Dataset entries:
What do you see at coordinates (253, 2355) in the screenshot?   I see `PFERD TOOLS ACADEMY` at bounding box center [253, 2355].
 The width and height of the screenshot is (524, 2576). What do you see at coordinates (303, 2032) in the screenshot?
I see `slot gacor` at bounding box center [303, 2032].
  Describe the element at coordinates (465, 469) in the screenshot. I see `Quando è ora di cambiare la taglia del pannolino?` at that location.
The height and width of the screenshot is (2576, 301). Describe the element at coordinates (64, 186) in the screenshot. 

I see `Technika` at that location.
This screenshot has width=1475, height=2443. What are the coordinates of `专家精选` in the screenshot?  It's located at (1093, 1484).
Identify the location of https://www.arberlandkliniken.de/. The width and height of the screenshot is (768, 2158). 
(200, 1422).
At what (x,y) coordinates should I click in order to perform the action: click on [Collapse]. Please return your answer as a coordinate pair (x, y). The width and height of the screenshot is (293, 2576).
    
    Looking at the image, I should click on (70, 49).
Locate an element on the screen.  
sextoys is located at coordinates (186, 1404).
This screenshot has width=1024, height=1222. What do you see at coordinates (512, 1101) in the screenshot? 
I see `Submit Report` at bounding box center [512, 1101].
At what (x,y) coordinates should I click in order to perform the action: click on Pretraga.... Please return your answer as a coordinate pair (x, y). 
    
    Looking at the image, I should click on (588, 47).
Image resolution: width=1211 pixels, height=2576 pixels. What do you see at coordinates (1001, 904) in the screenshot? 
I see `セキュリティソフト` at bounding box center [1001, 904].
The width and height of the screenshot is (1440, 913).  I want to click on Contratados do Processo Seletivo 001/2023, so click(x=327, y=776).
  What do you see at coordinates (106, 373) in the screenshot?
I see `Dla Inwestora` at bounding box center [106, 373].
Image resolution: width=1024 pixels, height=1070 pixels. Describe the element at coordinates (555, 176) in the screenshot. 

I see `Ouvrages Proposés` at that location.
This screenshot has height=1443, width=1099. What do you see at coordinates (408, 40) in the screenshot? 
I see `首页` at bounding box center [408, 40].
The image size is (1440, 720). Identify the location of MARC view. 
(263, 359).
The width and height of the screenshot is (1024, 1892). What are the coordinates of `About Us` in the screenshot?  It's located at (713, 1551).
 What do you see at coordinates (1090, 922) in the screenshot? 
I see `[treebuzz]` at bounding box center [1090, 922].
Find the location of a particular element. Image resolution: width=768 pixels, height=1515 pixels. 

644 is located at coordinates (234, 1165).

# Problem to solve:
All of the lines above need to be given again exactly.

# Written solution:
What do you see at coordinates (253, 2355) in the screenshot?   I see `PFERD TOOLS ACADEMY` at bounding box center [253, 2355].
 The width and height of the screenshot is (524, 2576). What do you see at coordinates (303, 2032) in the screenshot?
I see `slot gacor` at bounding box center [303, 2032].
  Describe the element at coordinates (465, 469) in the screenshot. I see `Quando è ora di cambiare la taglia del pannolino?` at that location.
The height and width of the screenshot is (2576, 301). Describe the element at coordinates (64, 186) in the screenshot. 

I see `Technika` at that location.
This screenshot has width=1475, height=2443. What are the coordinates of `专家精选` in the screenshot?  It's located at (1093, 1484).
Identify the location of https://www.arberlandkliniken.de/. The width and height of the screenshot is (768, 2158). 
(200, 1422).
At what (x,y) coordinates should I click in order to perform the action: click on [Collapse]. Please return your answer as a coordinate pair (x, y). The width and height of the screenshot is (293, 2576).
    
    Looking at the image, I should click on (70, 49).
Locate an element on the screen.  
sextoys is located at coordinates (186, 1404).
This screenshot has width=1024, height=1222. What do you see at coordinates (512, 1101) in the screenshot? 
I see `Submit Report` at bounding box center [512, 1101].
At what (x,y) coordinates should I click in order to perform the action: click on Pretraga.... Please return your answer as a coordinate pair (x, y). 
    
    Looking at the image, I should click on (588, 47).
Image resolution: width=1211 pixels, height=2576 pixels. What do you see at coordinates (1001, 904) in the screenshot? 
I see `セキュリティソフト` at bounding box center [1001, 904].
The width and height of the screenshot is (1440, 913).  I want to click on Contratados do Processo Seletivo 001/2023, so click(x=327, y=776).
  What do you see at coordinates (106, 373) in the screenshot?
I see `Dla Inwestora` at bounding box center [106, 373].
Image resolution: width=1024 pixels, height=1070 pixels. Describe the element at coordinates (555, 176) in the screenshot. 

I see `Ouvrages Proposés` at that location.
This screenshot has height=1443, width=1099. What do you see at coordinates (408, 40) in the screenshot? 
I see `首页` at bounding box center [408, 40].
The image size is (1440, 720). Identify the location of MARC view. 
(263, 359).
The width and height of the screenshot is (1024, 1892). What are the coordinates of `About Us` in the screenshot?  It's located at (713, 1551).
 What do you see at coordinates (1090, 922) in the screenshot? 
I see `[treebuzz]` at bounding box center [1090, 922].
Find the location of a particular element. Image resolution: width=768 pixels, height=1515 pixels. 

644 is located at coordinates (234, 1165).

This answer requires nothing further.